##### Provided entries #####

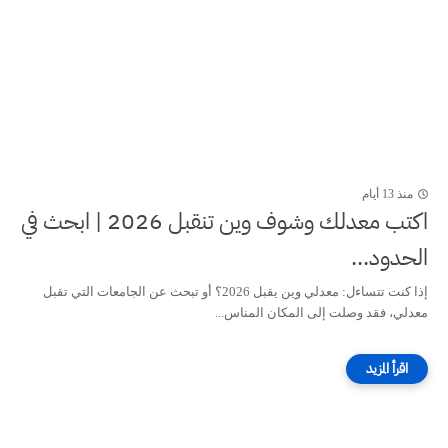
منذ 13 أيام
اكتب معدلك وشوف وين تنقبل 2026 | ابحث في
الحدود...
إذا كنت تتساءل: معدلي وين يقبل 2026؟ أو تبحث عن الجامعات التي تقبل
معدلي، فقد وصلت إلى المكان المناس...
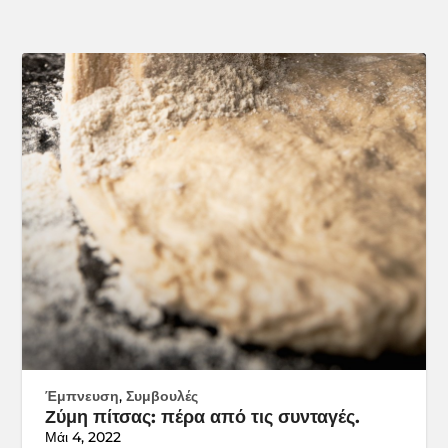
Έμπνευση
,
Συμβουλές
Ζύμη πίτσας: πέρα από τις συνταγές.
Μάι 4, 2022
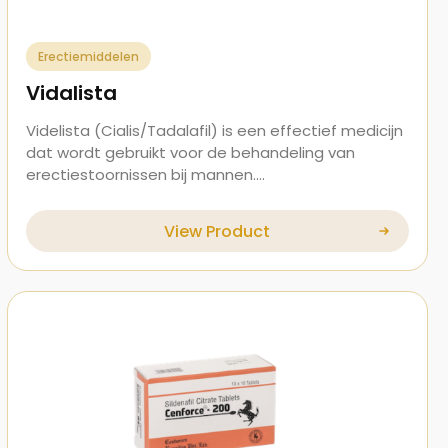
Erectiemiddelen
Vidalista
Videlista (Cialis/Tadalafil) is een effectief medicijn
dat wordt gebruikt voor de behandeling van
erectiestoornissen bij mannen.…
View Product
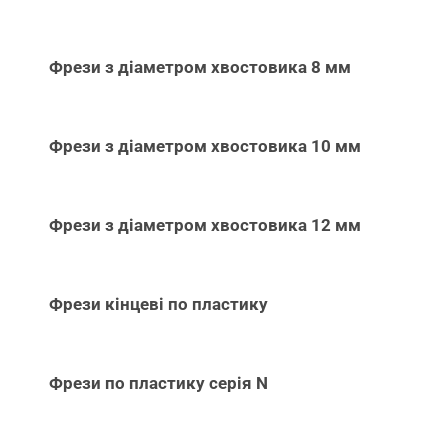
Фрези з діаметром хвостовика 8 мм
Фрези з діаметром хвостовика 10 мм
Фрези з діаметром хвостовика 12 мм
Фрези кінцеві по пластику
Фрези по пластику серія N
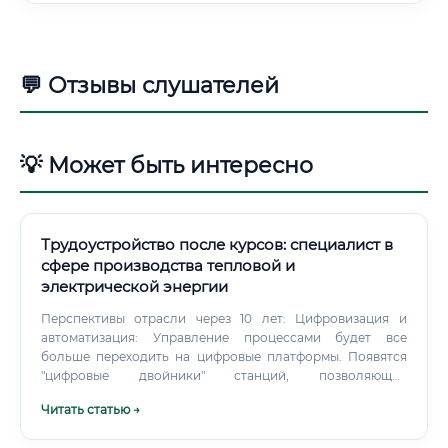
💬 Отзывы слушателей
💡 Может быть интересно
Трудоустройство после курсов: специалист в
сфере производства тепловой и
электрической энергии
Перспективы отрасли через 10 лет: Цифровизация и
автоматизация: Управление процессами будет все
больше переходить на цифровые платформы. Появятся
"цифровые двойники" станций, позволяющие
моделировать различные режимы работы и
Читать статью →
предсказывать возможные сбои.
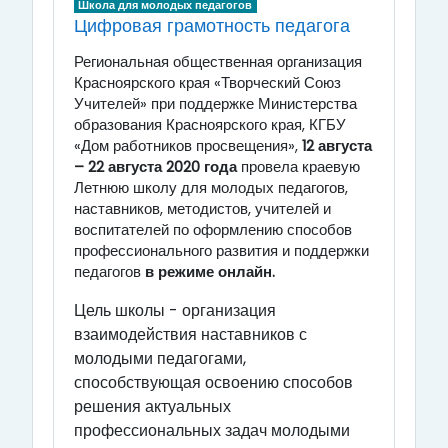
Школа для молодых педагогов
Цифровая грамотность педагога
Региональная общественная организация
Красноярского края «Творческий Союз
Учителей» при поддержке Министерства
образования Красноярского края, КГБУ
«Дом работников просвещения»,
12 августа
– 22 августа 2020 года
провела краевую
Летнюю школу для молодых педагогов,
наставников, методистов, учителей и
воспитателей по оформлению способов
профессионального развития и поддержки
педагогов
в режиме онлайн.
Цель школы - организация
взаимодействия наставников с
молодыми педагогами,
способствующая освоению способов
решения актуальных
профессиональных задач молодыми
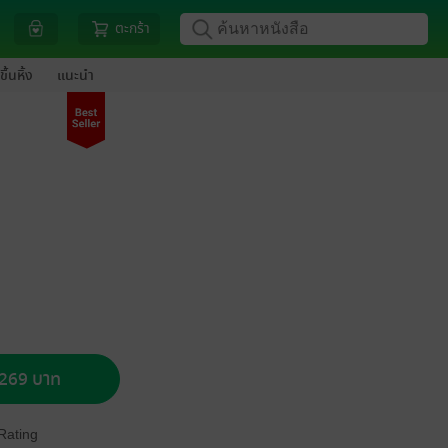
ตะกร้า
ขึ้นหิ้ง
แนะนำ
อ 269 บาท
Rating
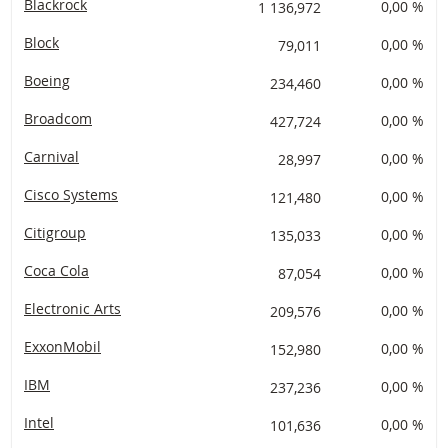
Blackrock
1 136,972
0,00 %
Block
79,011
0,00 %
Boeing
234,460
0,00 %
Broadcom
427,724
0,00 %
Carnival
28,997
0,00 %
Cisco Systems
121,480
0,00 %
Citigroup
135,033
0,00 %
Coca Cola
87,054
0,00 %
Electronic Arts
209,576
0,00 %
ExxonMobil
152,980
0,00 %
IBM
237,236
0,00 %
Intel
101,636
0,00 %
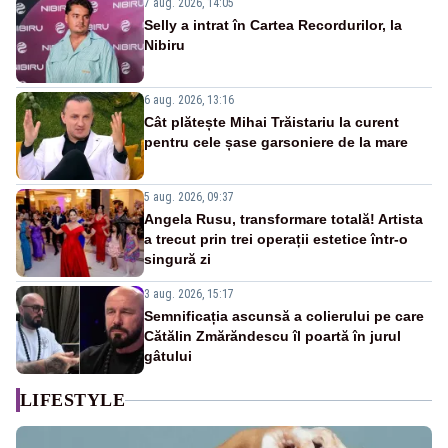
7 aug. 2026, 14:05
Selly a intrat în Cartea Recordurilor, la
Nibiru
6 aug. 2026, 13:16
Cât plătește Mihai Trăistariu la curent
pentru cele șase garsoniere de la mare
5 aug. 2026, 09:37
Angela Rusu, transformare totală! Artista
a trecut prin trei operații estetice într-o
singură zi
3 aug. 2026, 15:17
Semnificația ascunsă a colierului pe care
Cătălin Zmărăndescu îl poartă în jurul
gâtului
LIFESTYLE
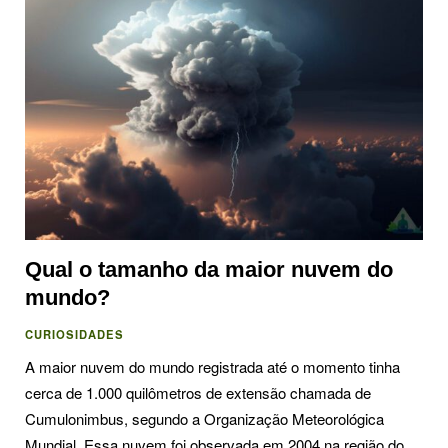
Qual o tamanho da maior nuvem do
mundo?
CURIOSIDADES
A maior nuvem do mundo registrada até o momento tinha
cerca de 1.000 quilômetros de extensão chamada de
Cumulonimbus, segundo a Organização Meteorológica
Mundial. Essa nuvem foi observada em 2004 na região do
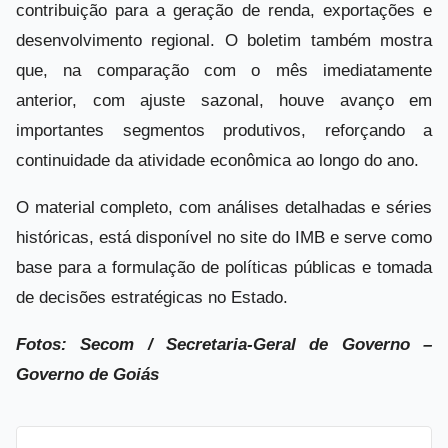
contribuição para a geração de renda, exportações e
desenvolvimento regional. O boletim também mostra
que, na comparação com o mês imediatamente
anterior, com ajuste sazonal, houve avanço em
importantes segmentos produtivos, reforçando a
continuidade da atividade econômica ao longo do ano.
O material completo, com análises detalhadas e séries
históricas, está disponível no site do IMB e serve como
base para a formulação de políticas públicas e tomada
de decisões estratégicas no Estado.
Fotos: Secom /
Secretaria-Geral de Governo –
Governo de Goiás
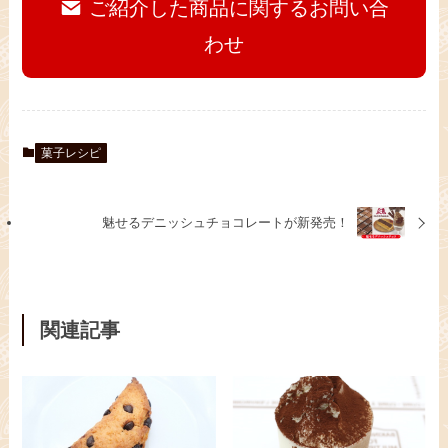
ご紹介した商品に関するお問い合
わせ
菓子レシピ
魅せるデニッシュチョコレートが新発売！
関連記事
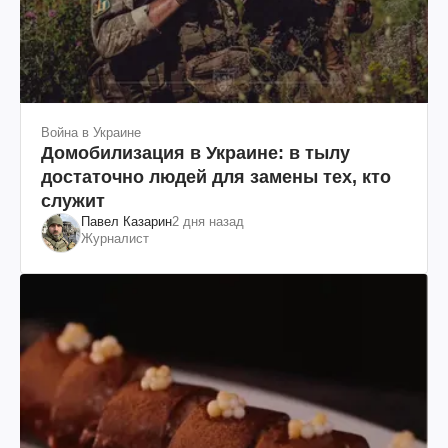
Война в Украине
Домобилизация в Украине: в тылу
достаточно людей для замены тех, кто
служит
Павел Казарин
2 дня назад
Журналист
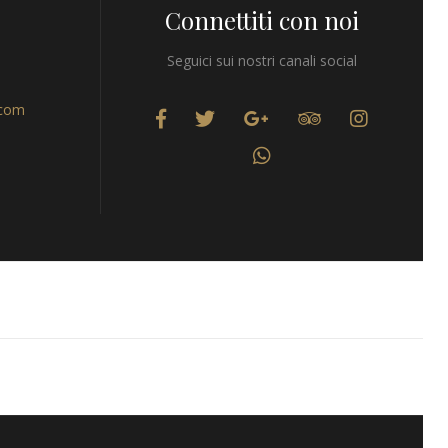
Connettiti con noi
Seguici sui nostri canali social
.com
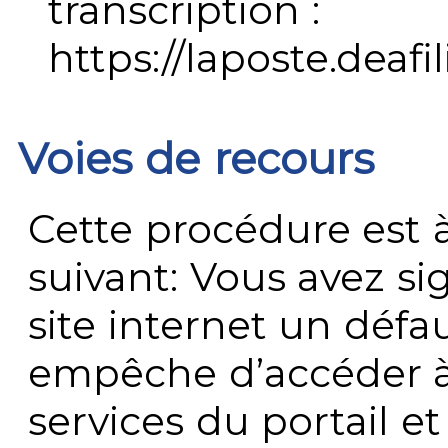
transcription :
https://laposte.deafi
Voies de recours
Cette procédure est à
suivant: Vous avez s
site internet un défau
empêche d’accéder à
services du portail e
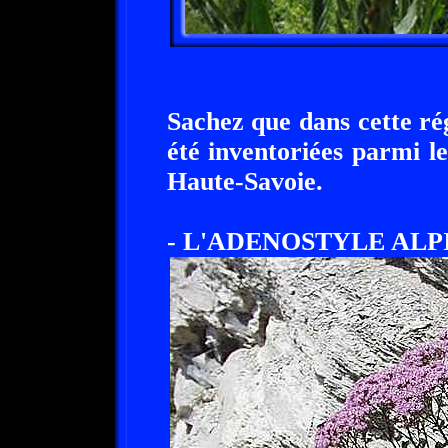
Sachez que dans cette rég
été inventoriées parmi l
Haute-Savoie.
- L'ADENOSTYLE ALPI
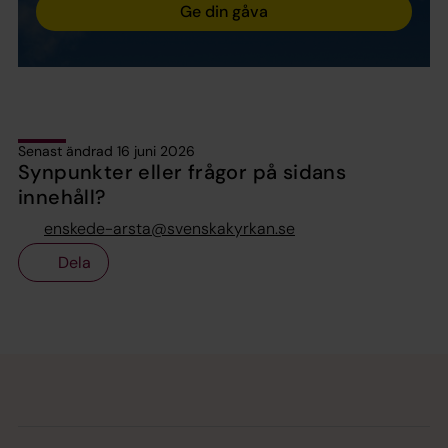
Ge din gåva
Senast ändrad 16 juni 2026
Synpunkter eller frågor på sidans
innehåll?
enskede-arsta@svenskakyrkan.se
Dela
Tillbaka till toppen
Tillbaka till innehållet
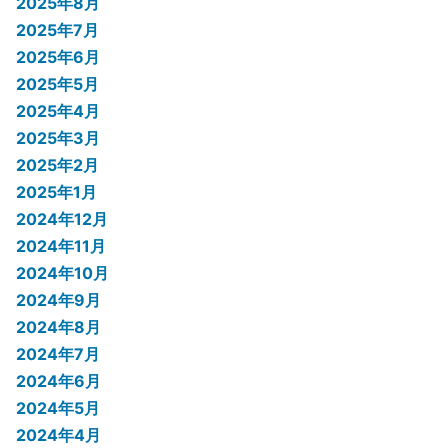
2025年8月
2025年7月
2025年6月
2025年5月
2025年4月
2025年3月
2025年2月
2025年1月
2024年12月
2024年11月
2024年10月
2024年9月
2024年8月
2024年7月
2024年6月
2024年5月
2024年4月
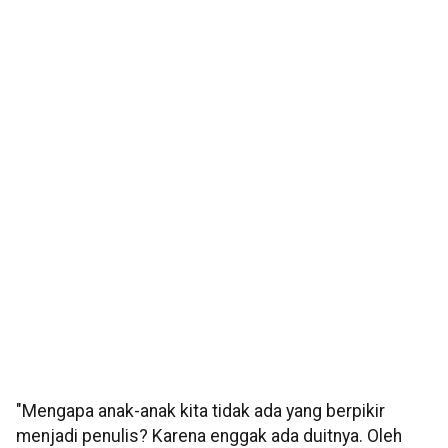
"Mengapa anak-anak kita tidak ada yang berpikir
menjadi penulis? Karena enggak ada duitnya. Oleh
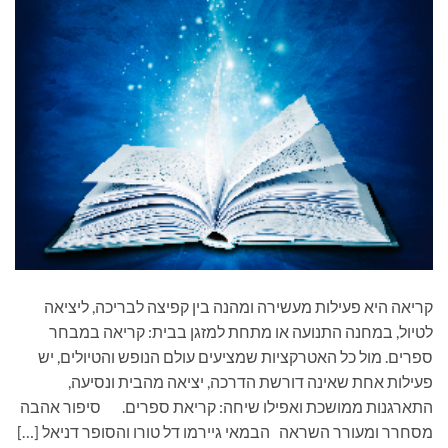
קריאה היא פעילות מעשירה ומהנה בין קפיצה לבריכה, ליציאה
לטיול, במחנה התנועה או מתחת למזגן בבית: קריאה במבחר
ספרים. מול כל האטרקציות שמציעים עולם הנופש והטיולים, יש
פעילות אחת שאינה דורשת הדרכה, יציאה מהבית ונסיעה,
התארגנות ממושכת ואפילו שיחה: קריאת ספרים. סיפור אהבה
מסחרר ומעורר השראה הבמאי גיירמו דל טורו והסופר דניאל […]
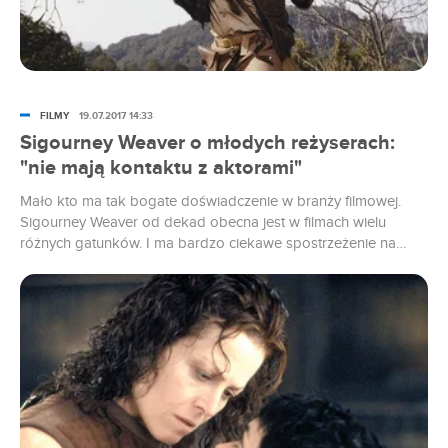
FILMY
19.07.2017 14:33
Sigourney Weaver o młodych reżyserach:
"nie mają kontaktu z aktorami"
Mało kto ma tak bogate doświadczenie w branży filmowej.
Sigourney Weaver od dekad obecna jest w filmach wielu
różnych gatunków. I ma bardzo ciekawe spostrzeżenie na
temat tego, jak zmienia się filmowa „kuchnia”.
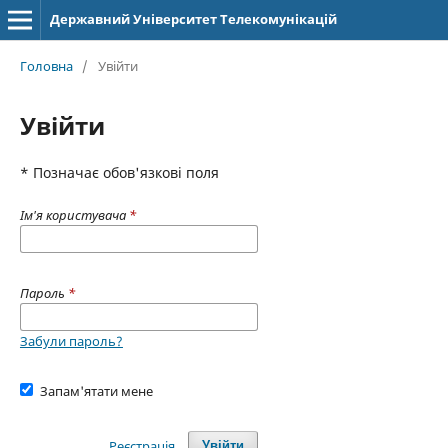
Державний Університет Телекомунікацій
Головна
/
Увійти
Увійти
* Позначає обов'язкові поля
Ім'я користувача
*
Пароль
*
Забули пароль?
Запам'ятати мене
Реєстрація
Увійти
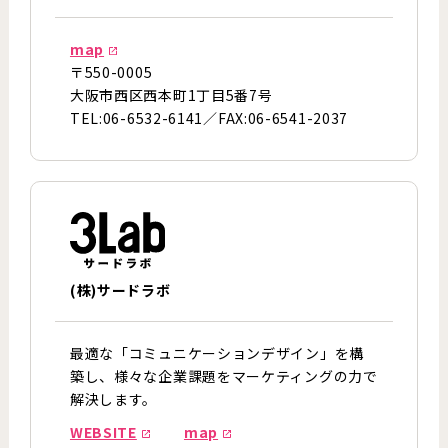
map
〒550-0005
大阪市西区西本町1丁目5番7号
TEL:06-6532-6141／FAX:06-6541-2037
(株)サードラボ
最適な「コミュニケーションデザイン」を構
築し、様々な企業課題をマーケティングの力で
解決します。
WEBSITE
map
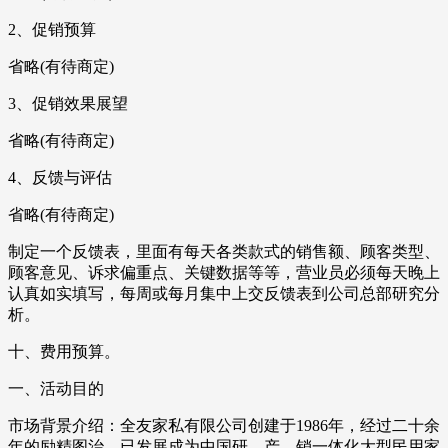
2、促销预算
省略(有待商定)
3、促销效果展望
省略(有待商定)
4、反馈与评估
省略(有待商定)
制定一个反馈表，里面有每天各类款式的销售额、顾客类型、
顾客意见、诉求偏重点、关键数据等等，营业员必须每天晚上
认真如实填写，每周或每月集中上交反馈表到公司总部研究分
析。
十、费用预算。
一、活动目的
市场背景介绍：全友家私有限公司创建于1986年，经过二十余
年的励精图治，已发展成为中国研、产、销一体化大型民用家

#####

→ What is needed
Restate the data above word for word, so that the only difference is the missing pictures.

→ Written reply
منذ 13 أيام
اكتب معدلك وشوف وين تنقبل 2026 | ابحث في
الحدود...
إذا كنت تتساءل: معدلي وين يقبل 2026؟ أو تبحث عن الجامعات التي تقبل
معدلي، فقد وصلت إلى المكان المناس...
Έμπνευση
,
Συμβουλές
Ζύμη πίτσας: πέρα από τις συνταγές.
Μάι 4, 2022
Erectiemiddelen
Vidalista
Videlista (Cialis/Tadalafil) is een effectief medicijn
dat wordt gebruikt voor de behandeling van
erectiestoornissen bij mannen.…
View Product
Фрези з діаметром хвостовика 8 мм
Фрези з діаметром хвостовика 10 мм
Фрези з діаметром хвостовика 12 мм
Фрези кінцеві по пластику
Фрези по пластику серія N
💬 Отзывы слушателей
💡 Может быть интересно
Трудоустройство после курсов: специалист в
сфере производства тепловой и
электрической энергии
Перспективы отрасли через 10 лет: Цифровизация и
автоматизация: Управление процессами будет все
больше переходить на цифровые платформы. Появятся
"цифровые двойники" станций, позволяющие
моделировать различные режимы работы и
Читать статью →
предсказывать возможные сбои.
Школа для молодых педагогов
Цифровая грамотность педагога
Региональная общественная организация
Красноярского края «Творческий Союз
Учителей» при поддержке Министерства
образования Красноярского края, КГБУ
«Дом работников просвещения»,
12 августа
– 22 августа 2020 года
провела краевую
Летнюю школу для молодых педагогов,
наставников, методистов, учителей и
воспитателей по оформлению способов
профессионального развития и поддержки
педагогов
в режиме онлайн.
Цель школы - организация
взаимодействия наставников с
молодыми педагогами,
способствующая освоению способов
решения актуальных
профессиональных задач молодыми
ตะกร้า
ขึ้นหิ้ง
แนะนำ
อ 269 บาท
Rating
Blackrock
1 136,972
0,00 %
Block
79,011
0,00 %
Boeing
234,460
0,00 %
Broadcom
427,724
0,00 %
Carnival
28,997
0,00 %
Cisco Systems
121,480
0,00 %
Citigroup
135,033
0,00 %
Coca Cola
87,054
0,00 %
Electronic Arts
209,576
0,00 %
ExxonMobil
152,980
0,00 %
IBM
237,236
0,00 %
Intel
101,636
0,00 %
7 aug. 2026, 14:05
Selly a intrat în Cartea Recordurilor, la
Nibiru
6 aug. 2026, 13:16
Cât plătește Mihai Trăistariu la curent
pentru cele șase garsoniere de la mare
5 aug. 2026, 09:37
Angela Rusu, transformare totală! Artista
a trecut prin trei operații estetice într-o
singură zi
3 aug. 2026, 15:17
Semnificația ascunsă a colierului pe care
Cătălin Zmărăndescu îl poartă în jurul
gâtului
LIFESTYLE
Qual o tamanho da maior nuvem do
mundo?
CURIOSIDADES
A maior nuvem do mundo registrada até o momento tinha
cerca de 1.000 quilômetros de extensão chamada de
Cumulonimbus, segundo a Organização Meteorológica
Mundial. Essa nuvem foi observada em 2004 na região do
contribuição para a geração de renda, exportações e
desenvolvimento regional. O boletim também mostra
que, na comparação com o mês imediatamente
anterior, com ajuste sazonal, houve avanço em
importantes segmentos produtivos, reforçando a
continuidade da atividade econômica ao longo do ano.
O material completo, com análises detalhadas e séries
históricas, está disponível no site do IMB e serve como
base para a formulação de políticas públicas e tomada
de decisões estratégicas no Estado.
Fotos: Secom /
Secretaria-Geral de Governo –
Governo de Goiás
ご紹介した商品に関するお問い合
わせ
菓子レシピ
魅せるデニッシュチョコレートが新発売！
関連記事
Война в Украине
Домобилизация в Украине: в тылу
достаточно людей для замены тех, кто
служит
Павел Казарин
2 дня назад
Журналист
Connettiti con noi
Seguici sui nostri canali social
.com
transcription :
https://laposte.deafi
Voies de recours
Cette procédure est à
suivant: Vous avez s
site internet un défau
empêche d’accéder à
services du portail e
Sachez que dans cette rég
été inventoriées parmi l
Haute-Savoie.
- L'ADENOSTYLE ALPI
Ge din gåva
Senast ändrad 16 juni 2026
Synpunkter eller frågor på sidans
innehåll?
enskede-arsta@svenskakyrkan.se
Dela
Tillbaka till toppen
Tillbaka till innehållet
2025年8月
2025年7月
2025年6月
2025年5月
2025年4月
2025年3月
2025年2月
2025年1月
2024年12月
2024年11月
2024年10月
2024年9月
2024年8月
2024年7月
2024年6月
2024年5月
2024年4月
"Mengapa anak-anak kita tidak ada yang berpikir
menjadi penulis? Karena enggak ada duitnya. Oleh
קריאה היא פעילות מעשירה ומהנה בין קפיצה לבריכה, ליציאה
לטיול, במחנה התנועה או מתחת למזגן בבית: קריאה במבחר
ספרים. מול כל האטרקציות שמציעים עולם הנופש והטיולים, יש
פעילות אחת שאינה דורשת הדרכה, יציאה מהבית ונסיעה,
התארגנות ממושכת ואפילו שיחה: קריאת ספרים. סיפור אהבה
מסחרר ומעורר השראה הבמאי גיירמו דל טורו והסופר דניאל […]
FILMY
19.07.2017 14:33
Sigourney Weaver o młodych reżyserach:
"nie mają kontaktu z aktorami"
Mało kto ma tak bogate doświadczenie w branży filmowej.
Sigourney Weaver od dekad obecna jest w filmach wielu
różnych gatunków. I ma bardzo ciekawe spostrzeżenie na
temat tego, jak zmienia się filmowa „kuchnia”.
Державний Університет Телекомунікацій
Головна
/
Увійти
Увійти
* Позначає обов'язкові поля
Ім'я користувача
*
Пароль
*
Забули пароль?
Запам'ятати мене
Реєстрація
Увійти
map
〒550-0005
大阪市西区西本町1丁目5番7号
TEL:06-6532-6141／FAX:06-6541-2037
(株)サードラボ
最適な「コミュニケーションデザイン」を構
築し、様々な企業課題をマーケティングの力で
解決します。
WEBSITE
map
2、促销预算
省略(有待商定)
3、促销效果展望
省略(有待商定)
4、反馈与评估
省略(有待商定)
制定一个反馈表，里面有每天各类款式的销售额、顾客类型、
顾客意见、诉求偏重点、关键数据等等，营业员必须每天晚上
认真如实填写，每周或每月集中上交反馈表到公司总部研究分
析。
十、费用预算。
一、活动目的
市场背景介绍：全友家私有限公司创建于1986年，经过二十余
年的励精图治，已发展成为中国研、产、销一体化大型民用家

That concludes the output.